The model signature does not necessarily include all the columns in the build data. Algorithm-specific criteria can cause the model to ignore certain columns. Other columns can be eliminated by transformations. Only the data attributes actually used to build the model are included in the signature.
The target and case ID columns are not included in the signature.
23.2.5 Scoping of Model Attribute Name
The model attribute name consists of two parts: a column name, and a subcolumn name.
column_name[.subcolumn_name]
The column_name component is the name of the data attribute. It is present in all model attribute names. Nested attributes and text attributes also have a subcolumn_name component as shown in the following example.

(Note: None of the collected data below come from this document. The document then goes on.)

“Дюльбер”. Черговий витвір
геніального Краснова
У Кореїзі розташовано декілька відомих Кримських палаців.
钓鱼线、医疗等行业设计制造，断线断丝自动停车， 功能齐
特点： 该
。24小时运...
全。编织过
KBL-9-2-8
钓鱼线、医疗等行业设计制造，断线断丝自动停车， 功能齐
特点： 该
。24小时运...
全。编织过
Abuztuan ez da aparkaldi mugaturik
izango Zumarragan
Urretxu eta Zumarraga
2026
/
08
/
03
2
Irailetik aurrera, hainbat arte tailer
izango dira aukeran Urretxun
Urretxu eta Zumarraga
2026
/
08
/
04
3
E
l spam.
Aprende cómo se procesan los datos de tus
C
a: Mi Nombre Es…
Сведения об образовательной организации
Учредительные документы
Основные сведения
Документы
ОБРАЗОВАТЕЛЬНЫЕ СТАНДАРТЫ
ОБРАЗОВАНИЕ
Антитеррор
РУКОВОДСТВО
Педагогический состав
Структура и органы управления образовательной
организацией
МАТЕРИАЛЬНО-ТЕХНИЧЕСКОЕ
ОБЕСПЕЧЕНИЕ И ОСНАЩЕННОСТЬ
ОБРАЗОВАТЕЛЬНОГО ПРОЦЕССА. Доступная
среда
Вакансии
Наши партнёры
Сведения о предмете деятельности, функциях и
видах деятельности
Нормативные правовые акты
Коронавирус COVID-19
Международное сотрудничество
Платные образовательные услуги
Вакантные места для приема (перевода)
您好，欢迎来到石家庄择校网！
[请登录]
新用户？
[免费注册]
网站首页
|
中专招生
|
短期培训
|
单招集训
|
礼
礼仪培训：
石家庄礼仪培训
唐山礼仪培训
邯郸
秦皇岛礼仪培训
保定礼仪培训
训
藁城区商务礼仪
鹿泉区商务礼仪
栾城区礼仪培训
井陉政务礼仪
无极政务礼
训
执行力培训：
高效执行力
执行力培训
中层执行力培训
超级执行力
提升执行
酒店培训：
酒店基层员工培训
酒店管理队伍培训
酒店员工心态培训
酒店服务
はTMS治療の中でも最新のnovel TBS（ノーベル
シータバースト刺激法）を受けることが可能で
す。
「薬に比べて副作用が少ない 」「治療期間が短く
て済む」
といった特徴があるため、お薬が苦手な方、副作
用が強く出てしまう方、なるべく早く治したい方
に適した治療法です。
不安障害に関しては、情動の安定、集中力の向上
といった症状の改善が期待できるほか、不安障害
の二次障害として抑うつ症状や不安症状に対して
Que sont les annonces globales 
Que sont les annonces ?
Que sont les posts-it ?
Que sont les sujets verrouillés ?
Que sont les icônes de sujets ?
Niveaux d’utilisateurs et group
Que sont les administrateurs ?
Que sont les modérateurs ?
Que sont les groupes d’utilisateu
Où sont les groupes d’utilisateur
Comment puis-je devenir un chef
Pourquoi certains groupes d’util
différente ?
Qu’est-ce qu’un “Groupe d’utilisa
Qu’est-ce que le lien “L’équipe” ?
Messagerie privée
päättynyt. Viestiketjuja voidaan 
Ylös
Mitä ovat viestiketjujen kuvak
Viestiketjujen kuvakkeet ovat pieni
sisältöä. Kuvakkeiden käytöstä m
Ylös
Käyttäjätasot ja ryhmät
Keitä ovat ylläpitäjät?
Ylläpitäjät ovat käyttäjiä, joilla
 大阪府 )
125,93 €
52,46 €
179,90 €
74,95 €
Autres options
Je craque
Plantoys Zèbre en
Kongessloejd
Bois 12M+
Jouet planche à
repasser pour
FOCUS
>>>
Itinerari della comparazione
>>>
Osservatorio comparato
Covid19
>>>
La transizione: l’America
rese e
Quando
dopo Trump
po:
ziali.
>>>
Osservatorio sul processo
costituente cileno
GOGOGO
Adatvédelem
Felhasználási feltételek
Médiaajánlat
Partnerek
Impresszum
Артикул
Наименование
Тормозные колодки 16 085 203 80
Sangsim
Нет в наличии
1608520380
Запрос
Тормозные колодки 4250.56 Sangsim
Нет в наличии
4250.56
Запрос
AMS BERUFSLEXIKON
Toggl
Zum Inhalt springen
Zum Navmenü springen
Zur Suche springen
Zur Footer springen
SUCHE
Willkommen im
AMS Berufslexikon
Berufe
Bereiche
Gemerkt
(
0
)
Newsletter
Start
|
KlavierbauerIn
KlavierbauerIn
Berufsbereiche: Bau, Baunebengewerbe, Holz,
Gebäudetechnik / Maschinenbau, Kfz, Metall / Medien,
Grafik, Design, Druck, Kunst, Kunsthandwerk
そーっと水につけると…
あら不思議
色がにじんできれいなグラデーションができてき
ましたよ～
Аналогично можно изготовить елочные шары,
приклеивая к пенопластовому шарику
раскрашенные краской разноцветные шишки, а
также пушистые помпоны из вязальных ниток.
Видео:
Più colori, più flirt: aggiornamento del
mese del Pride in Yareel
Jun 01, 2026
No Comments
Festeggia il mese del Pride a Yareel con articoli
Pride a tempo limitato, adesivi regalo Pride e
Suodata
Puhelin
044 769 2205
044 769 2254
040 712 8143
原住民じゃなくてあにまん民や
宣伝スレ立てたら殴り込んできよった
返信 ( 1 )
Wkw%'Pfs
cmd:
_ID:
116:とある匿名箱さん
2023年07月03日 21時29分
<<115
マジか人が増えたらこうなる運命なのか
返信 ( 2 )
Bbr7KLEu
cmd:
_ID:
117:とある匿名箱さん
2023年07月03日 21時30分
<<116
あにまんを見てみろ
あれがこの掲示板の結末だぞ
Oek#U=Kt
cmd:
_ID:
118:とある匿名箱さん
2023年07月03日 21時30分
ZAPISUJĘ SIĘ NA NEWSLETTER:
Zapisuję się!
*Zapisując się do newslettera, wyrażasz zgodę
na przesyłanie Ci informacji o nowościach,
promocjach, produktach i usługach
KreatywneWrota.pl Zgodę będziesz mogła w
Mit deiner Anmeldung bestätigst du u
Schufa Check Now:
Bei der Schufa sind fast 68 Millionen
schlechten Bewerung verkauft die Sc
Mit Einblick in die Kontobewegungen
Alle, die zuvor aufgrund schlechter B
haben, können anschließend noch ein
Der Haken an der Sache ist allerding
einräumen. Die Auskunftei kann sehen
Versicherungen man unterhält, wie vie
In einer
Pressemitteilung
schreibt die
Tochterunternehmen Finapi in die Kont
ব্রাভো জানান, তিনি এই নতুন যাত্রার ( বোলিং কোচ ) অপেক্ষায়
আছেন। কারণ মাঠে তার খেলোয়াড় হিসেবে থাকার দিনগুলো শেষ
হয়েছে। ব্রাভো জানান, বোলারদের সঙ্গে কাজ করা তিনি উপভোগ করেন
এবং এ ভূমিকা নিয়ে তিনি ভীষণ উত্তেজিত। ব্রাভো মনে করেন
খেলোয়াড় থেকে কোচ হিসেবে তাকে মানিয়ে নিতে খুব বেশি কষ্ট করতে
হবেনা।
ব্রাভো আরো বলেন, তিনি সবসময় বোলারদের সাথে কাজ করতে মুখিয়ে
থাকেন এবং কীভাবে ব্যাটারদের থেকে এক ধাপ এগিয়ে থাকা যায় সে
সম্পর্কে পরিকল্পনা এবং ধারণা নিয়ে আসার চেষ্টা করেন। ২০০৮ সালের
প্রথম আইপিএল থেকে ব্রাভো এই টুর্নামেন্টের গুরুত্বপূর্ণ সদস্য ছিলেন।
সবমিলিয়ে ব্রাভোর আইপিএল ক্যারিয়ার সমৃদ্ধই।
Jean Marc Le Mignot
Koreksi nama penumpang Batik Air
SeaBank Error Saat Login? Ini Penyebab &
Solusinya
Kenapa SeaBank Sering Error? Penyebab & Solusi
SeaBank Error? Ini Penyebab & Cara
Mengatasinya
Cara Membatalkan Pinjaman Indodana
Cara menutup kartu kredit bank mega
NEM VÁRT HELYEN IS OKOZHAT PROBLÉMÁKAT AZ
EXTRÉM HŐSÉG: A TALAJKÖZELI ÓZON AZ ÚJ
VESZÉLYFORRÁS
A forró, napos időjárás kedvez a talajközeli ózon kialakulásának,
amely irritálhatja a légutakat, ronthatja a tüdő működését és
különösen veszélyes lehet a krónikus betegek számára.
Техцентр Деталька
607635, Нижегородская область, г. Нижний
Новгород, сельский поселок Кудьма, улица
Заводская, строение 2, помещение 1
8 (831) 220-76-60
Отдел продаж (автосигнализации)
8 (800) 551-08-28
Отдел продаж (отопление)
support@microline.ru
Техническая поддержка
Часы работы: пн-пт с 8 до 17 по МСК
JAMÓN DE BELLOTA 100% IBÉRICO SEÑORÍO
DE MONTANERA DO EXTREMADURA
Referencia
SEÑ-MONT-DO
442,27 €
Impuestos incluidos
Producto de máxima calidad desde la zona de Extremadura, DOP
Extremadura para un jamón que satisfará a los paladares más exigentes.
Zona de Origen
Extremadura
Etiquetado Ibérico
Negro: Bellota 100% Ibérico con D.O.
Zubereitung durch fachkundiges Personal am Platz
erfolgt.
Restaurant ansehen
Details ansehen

Example 23-2 Model Attributes Derived from a Nested Column
The nested column SALESPROD has three rows.
SALESPROD(ATTRIBUTE_NAME, VALUE) -------------------------------- ((PROD1, 300), (PROD2, 245), (PROD3, 679))
The name of the data attribute is SALESPROD. Its associated model attributes are:
SALESPROD.PROD1 SALESPROD.PROD2 SALESPROD.PROD3
23.2.6 Model Details
Model details reveal information about model attributes and their treatment by the algorithm. There is a separate GET_MODEL_DETAILS routine for each algorithm. Oracle recommends that users leverage the model detail views instead.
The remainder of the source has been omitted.